Para ello definió: “Toda persona afectada por informaciones inexactas o agraviantes emitidas en su perjuicio a través de medios de difusión legalmente reglamentados y que se dirijan al público en general, tiene derecho a efectuar por el mismo órgano de difusión su rectificación o respuesta…”
Se trata de un derecho bidimensional, individual y colectivo donde la primera dimensión garantiza la expresión de la visión diferente que puede expresar un afectado por cualquier información errónea, falsa o incompleta y la segunda posibilita que la sociedad toda reciba una información diferente a la que ha sido objeto de réplica o respuesta, accediendo en forma completa a su conocimiento.
Es la garantía, también, de que la dupla libertad de expresión-derecho a la información, propio de toda sociedad democrática, permanezca inescindible.
Interpretar la aplicación de esta norma llevó a nuestros tribunales a una variada jurisprudencia así como innumerables fueron las iniciativas legislativas tendientes a reglamentar su aplicación.
Pero lo que se mantuvo inalterable fue la pertinaz resistencia del poder mediático concentrado a reconocer la aplicabilidad de este derecho.
Del largo itinerario iniciado al resolver en 1988 el famoso caso “Ekmdekjian c/ Neustadt”, en el cual no admitió la vigencia del derecho a réplica establecido en el tratado, sencillamente por no haber sido regulado por el legislador en el derecho interno, la Corte Suprema mutó hasta definir la posición actual, la sana doctrina judicial que establece que este derecho es plenamente operativo, sin necesidad de que se dicte norma reglamentaria alguna.

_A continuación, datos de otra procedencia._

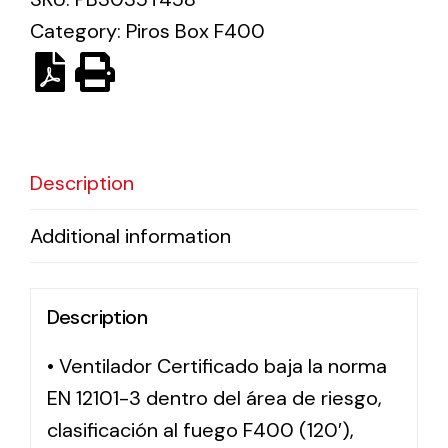
Category:
Piros Box F400
Solar lighting
Variety of solar solutions for all kinds of needs.
Description
Additional information
Description
• Ventilador Certificado baja la norma
EN 12101-3 dentro del área de riesgo,
clasificación al fuego F400 (120′),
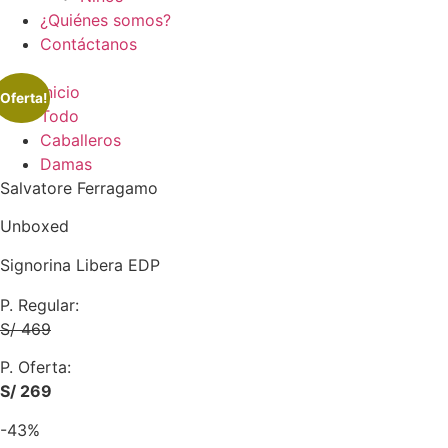
¿Quiénes somos?
Contáctanos
Inicio
¡Oferta!
Todo
Caballeros
Damas
Salvatore Ferragamo
Unboxed
Signorina Libera EDP
P. Regular:
S/ 469
P. Oferta:
S/ 269
-43%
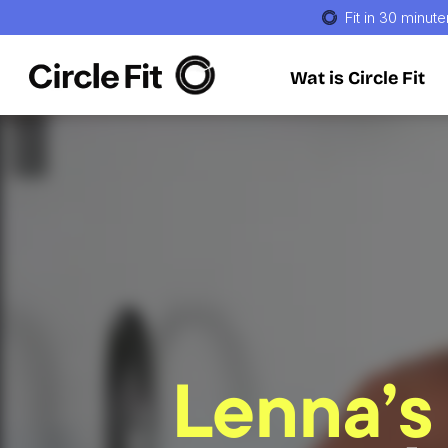
Fit in 30 minute
Wat is Circle Fit
Wat is Circle Fit
Lenna’s 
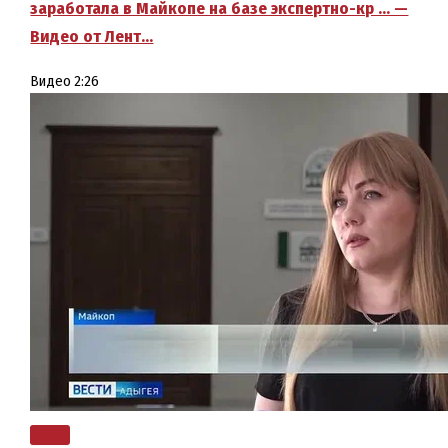
заработала в Майкопе на базе экспертно-кр … —
Видео от Лент…
Видео
2:26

La enunciación del derecho como ya está y su lograda interpretación judicial son suficientes para garantizar la audición de cualquier voz afectada y para resguardar la democrática responsabilidad de la que son deudores todos los comunicadores masivos.
Por lo tanto hoy en la Argentina, toda persona directamente afectada por una información inexacta o agraviante está legitimada para exponer en el medio que lo aludió, su propia posición.
Es decir que todos los medios de comunicación deben hacer lugar a la rectificación, réplica o respuesta porque, como lo dice Carlos S. Fayt, “la prensa escrita y audiovisual tiene el derecho de publicar, difundir y trasmitir todo lo que considere apropiado y también de no publicar, difundir y transmitir todo cuanto considere inapropiado. Esto no significa reconocer inmunidad a la prensa para difamar, denostar, desacreditar, injuriar, calumniar y deshonrar a una persona”.